Saturday afternoon. Miserably bleak.
Incomplete mundane tasks creep upon me;
fuel gauge beeps, warning lights flash.
Fuel station! Reluctantly I pull in.
Frustration looms and I wait,
as she stops me in my tracks.
I fail to see this faceless woman in my hotheadedness.
At least I don’t really see her and her need;
the pain and upset which she bears are also invisible.
Do I even want to see such brokenness?
Much easier to ignore, or rather simply not address.
Yet, as if prompted, I get out of the car
to draw closer to the bereavement of which we never speak.
Her agitation is plain. That I see.
Yet I don’t see, she is faceless to me.
‘It won’t work,’ cries her despair.
Indeed something is wrong, it needs fixing…
‘no…I must go to London,’
she whispers. What a nightmare.
Finished I bid ‘take care and drive safely.’

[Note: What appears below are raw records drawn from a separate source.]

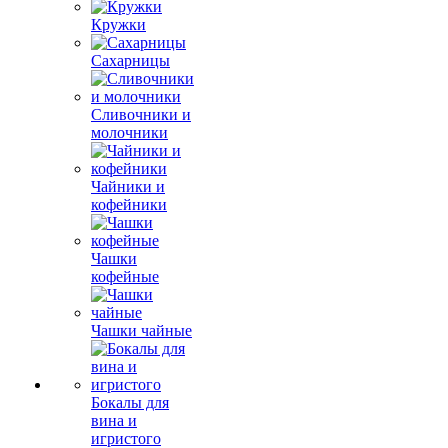
Кружки
Сахарницы
Сливочники и
молочники
Чайники и
кофейники
Чашки
кофейные
Чашки чайные
Бокалы для
вина и
игристого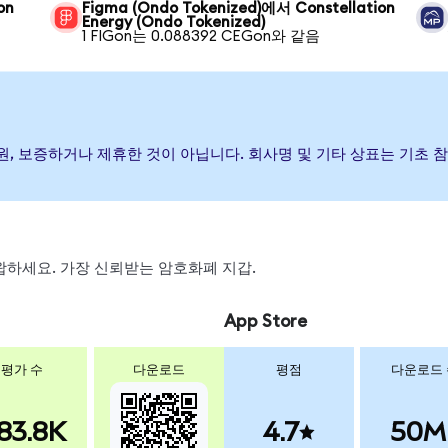
on
Figma (Ondo Tokenized)에서 Constellation
Energy (Ondo Tokenized)
1 FIGon는 0.088392 CEGon와 같음
) 발행, 후원, 보증하거나 제휴한 것이 아닙니다. 회사명 및 기타 상표는 
 스왑하세요. 가장 신뢰받는 암호화폐 지갑.
App Store
평가 수
다운로드
평점
다운로드
83.8K
4.7
50M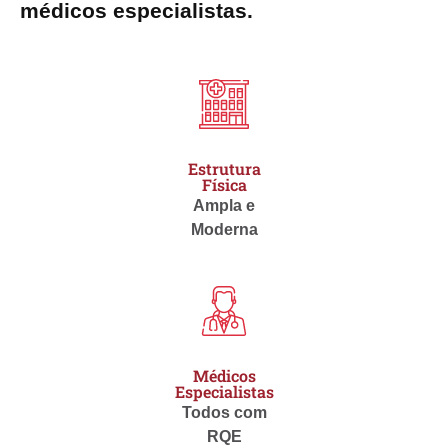
médicos especialistas.
Estrutura
Física
Ampla e
Moderna
Médicos
Especialistas
Todos com
RQE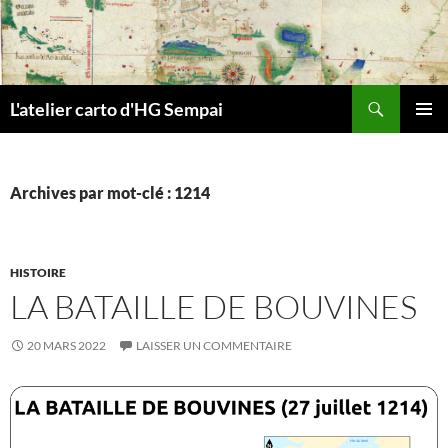
Aller
au
contenu
Recherche
L'atelier carto d'HG Sempai
MENU
PRINCI
Archives par mot-clé : 1214
HISTOIRE
LA BATAILLE DE BOUVINES
20 MARS 2022
LAISSER UN COMMENTAIRE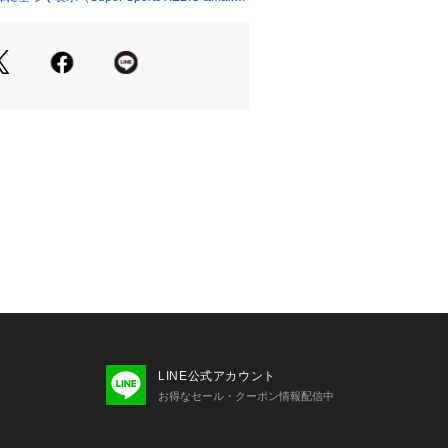
cm
01 BLACK
たっての注意事項】
・計量方法により計測を行っておりま
差が生じる場合がございます。
て弊社カラー表記がメーカーカラー表
ございます。
いのモニター環境により、掲載画像と
が若干異なる場合があります。
品のパッケージ・デザイン・仕様につ
更することがあります。あらかじめご
年秋冬モデル 2025fwmodel ベンデ
IS BENDAVIS スーパースポーツゼビオ 
orts XEBIO スポーツカジュアル カッ
ens メンズ めんず 男性 トップス 黒 ブ
ブ 普段着  ランニング ジョギング マ
LINE公式アカウント
お得なセール・クーポン情報配信中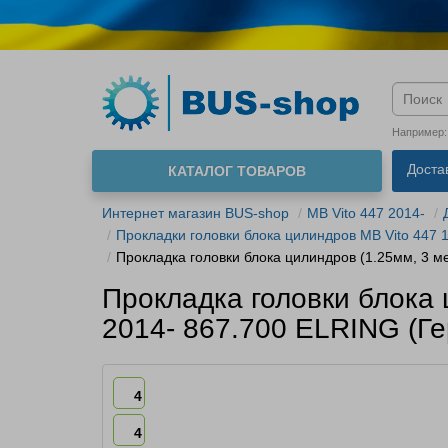
Язык м
Например
Доста
КАТАЛОГ ТОВАРОВ
О нас
Интернет магазин BUS-shop
MB Vito 447 2014-
Прокладки головки блока цилиндров MB Vito 447 1
Прокладка головки блока цилиндров (1.25мм, 3 ме
Прокладка головки блока ц
2014- 867.700 ELRING (Г
4
4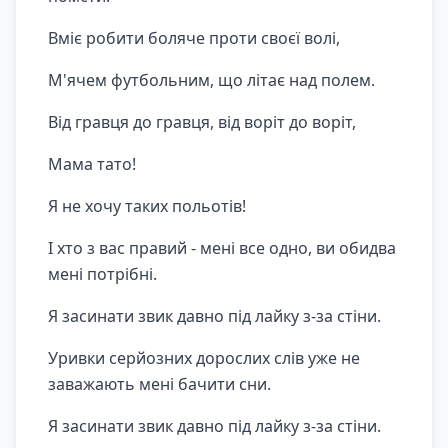
Вміє робити боляче проти своєї волі,
М'ячем футбольним, що літає над полем.
Від гравця до гравця, від воріт до воріт,
Мама тато!
Я не хочу таких польотів!
І хто з вас правий - мені все одно, ви обидва
мені потрібні.
Я засинати звик давно під лайку з-за стіни.
Уривки серйозних дорослих слів уже не
заважають мені бачити сни.
Я засинати звик давно під лайку з-за стіни.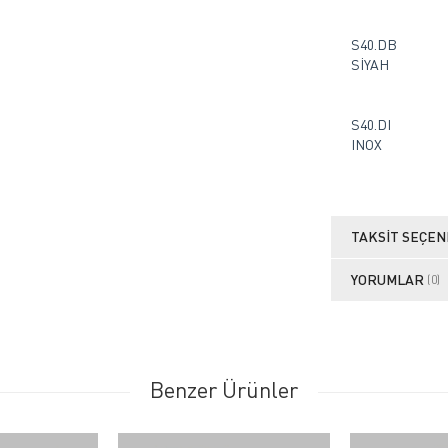
S40.DB
SİYAH
S40.DI
INOX
TAKSIT SEÇEN
YORUMLAR
(0)
Benzer Ürünler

And then I see her, this faceless woman;
old, frail, weary and distressed.
Embodiment of human brokenness,
and yet beautiful in her
vulnerability, exposed.
For this faceless woman, her unnamed grief, I feel compassion
as never before – it brings me to my knees.
Evident in my eyes, she seeks to claim it for her own;
she flings her arms around me and we embrace.
This moment, like a sacrament, shows us God’s unending grace.
On release, we look at each other anew
God’s love brims over for the other, we turn and leave transformed.